Тишину нарушал шорох одежд.
Когда они приходили — тихие голоса, щелчки переругиваний, сдавленный смех, были основными звуками.
В конце проповеди — шорох одежд. Только.
Эммануил обругал себя.
Пусть и мысленно, он назвал свое выступление — проповедью.
Не первый раз.
Что случилось?
Или уверовал в собственное божественное естество?
Вода, изменчивая, податливая, безвольная вода точит мерило твердости — камень.
Когда, гуляя секторами, на каждом шагу натыкаешься на собственные изречения, возведенные в канон. Когда именем твоим проклинают оступившихся и им же восхваляют праведников. Когда новообращенные смотрят на тебя с затаенным благоговением.
Поневоле задумаешься.
Оговоришься. Душа не камень.
— Учитель, благослови моего сына.
Женщина была неимоверно худа — тонкие кисти, обтянутые серой кожей, торчащие скулы, глубоко запавшие глаза; жидкая челка выбивается из-под серого платка. Малыш — ребенок восьми лет, напротив, являл типичный пример, что называется, — пышущего здоровьем. Округлившейся животик, румяные, лоснящиеся щеки, горящие глаза, на губах — немного язвительная ухмылка. Создавалось устойчивое впечатление — дитя высасывает жизненные соки из матери.
Ладонь касается пушистого ежика волос.
— Благословляю тебя.
Когда-то он помнил их всех. Мог назвать по имени. Сколько пар образовалось, смешалось фамилий, дав ростки новой жизни.
— Учитель, спасибо, спасибо!
Малыш, в отличие от матери, нехотя склонил голову и удалился, важно неся мячик пуза.
Он мечтал о счастье, хотел царства гармонии.

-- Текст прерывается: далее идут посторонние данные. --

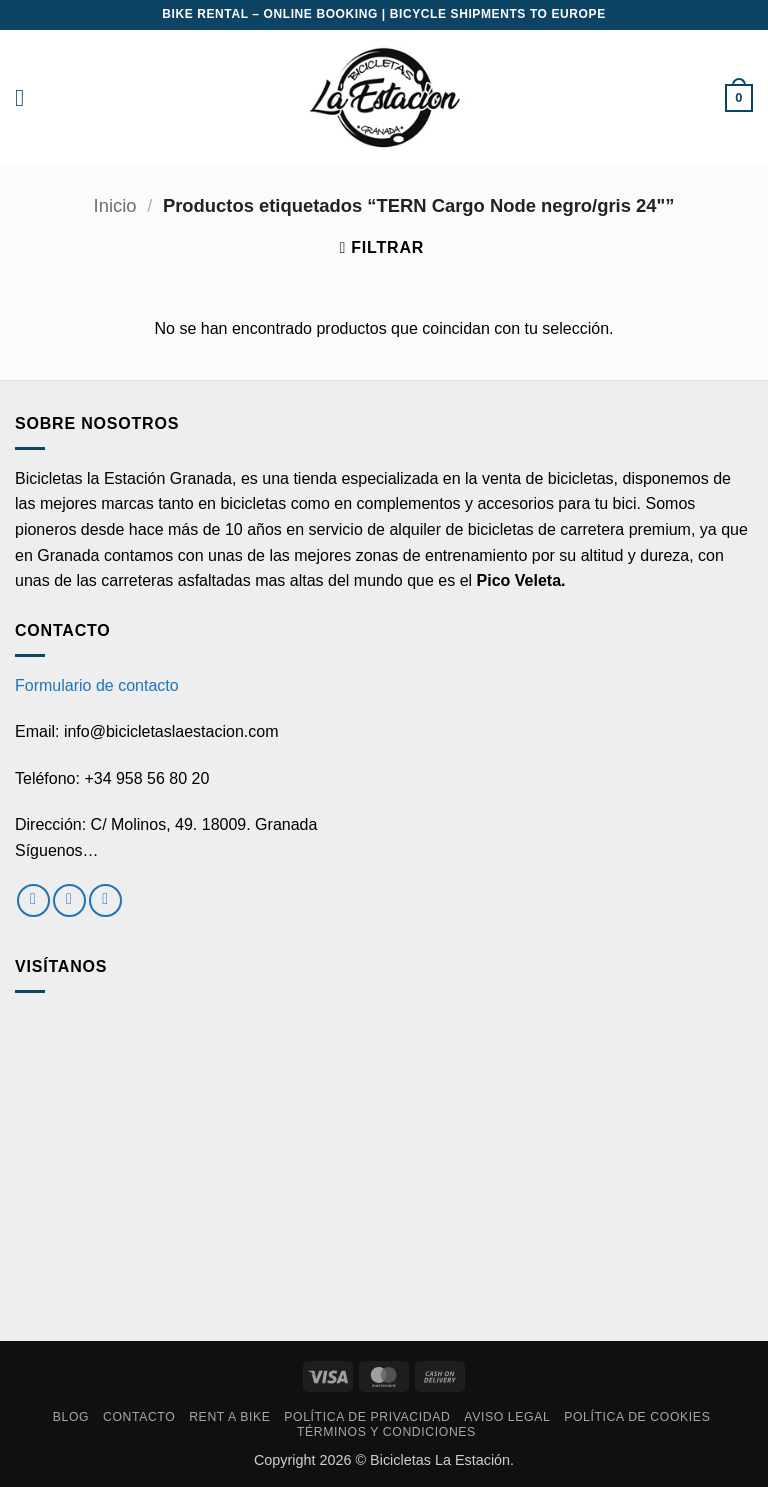 This screenshot has width=768, height=1487. I want to click on [button], so click(27, 97).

Шабровски — забытый друг, ты оказался прав. Люди — всегда люди.
Кто-то обязательно узрит, что кусок (жена, комната, одежда) соседа лучше. Кто-то захочет отобрать его. Силой. Кто-то захочет власти и двинется к ней, уничтожая и кроша все на пути. И достигнет. Пьедестал — гора трупов, или судеб. Пока только горка. Чтобы удержаться наверху, гора должна быть больше, шире. Чтоб никто не добрался. По трупам трудно карабкаться.
Выбирай, отделяй, изолируй лучших среди лучших.
Люди — всегда люди.
И какая разница — планета, страна или корабль — количество. Единство, суть — неизменна.

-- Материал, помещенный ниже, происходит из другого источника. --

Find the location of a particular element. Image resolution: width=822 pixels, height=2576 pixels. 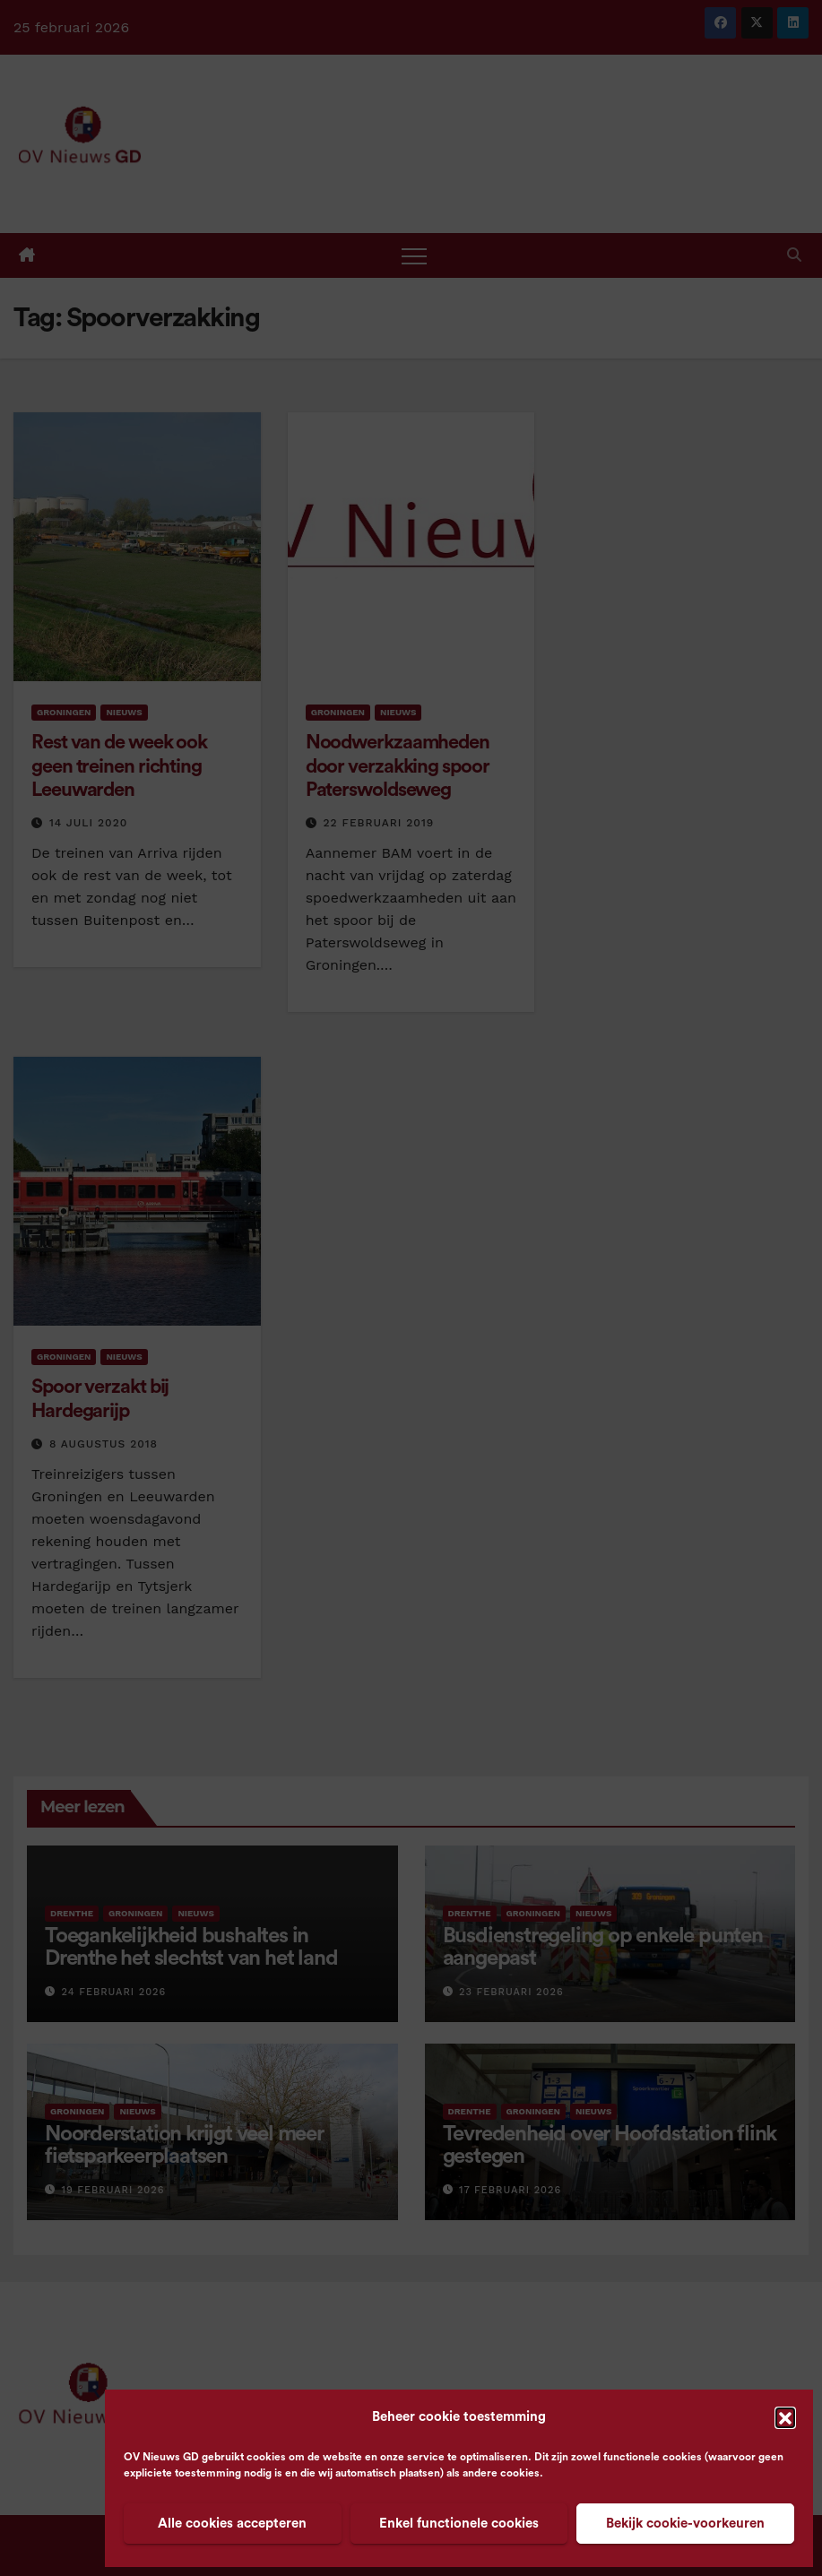

Enkel functionele cookies is located at coordinates (459, 2523).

— Благослови и меня, Учитель!
— Благословляю.
Дурак, наивный глупец. Сто лет понадобилось, чтобы прозреть. Меряя историей — капля, чертовски мало. Меряя искалеченными судьбами…
Виноват, как же он виноват перед ними. Предками, поверившими ему, закончившими жизненный путь в топке утилизатора со сладкой надеждой на будущее. Живущими сейчас — просящим благословение, смотрящим с надеждой — мальчиком и его матерью. И самое главное — перед многими поколениями их потомков.
Знали бы они.
Впору проклинать.
— Учитель, благослови.
— Благословляю.
Упасть на колени, сейчас, перед всеми, просить, вымолить прощение… нет ему прощения.
А может… открыться, выйти к церковникам, сказать, кто он на самом деле, пожурить нерадивых детей, подкорректировать, исправить, и с начала, ведь не все потеряно!..
Не поверят. Или того хуже — обожествят.
Но вероятнее — первое.
Появись Иисус на Земле в век инквизиции, странствуй, проповедуй, твори чудеса, наводи порядок в храмах — его первого сожгли бы на костре. Может и сожгли, за тысячами жертв не заметив смерти Спасителя.
— Благослови, Учитель.
— Благословляю.
Родители строго настрого запретили спускаться в заброшенные сектора, но запретный плод, как известно, сладок.
Мальчишки натолкнулись на человека.
Мальчишки — это Тимур, Саша Гайдуковский, Андрей Гопко, Нолан и еще пара примкнувших к компании ребят из сектора химиков.
Поначалу они испугались. Но, увидев, чем занят незнакомец, осмелели.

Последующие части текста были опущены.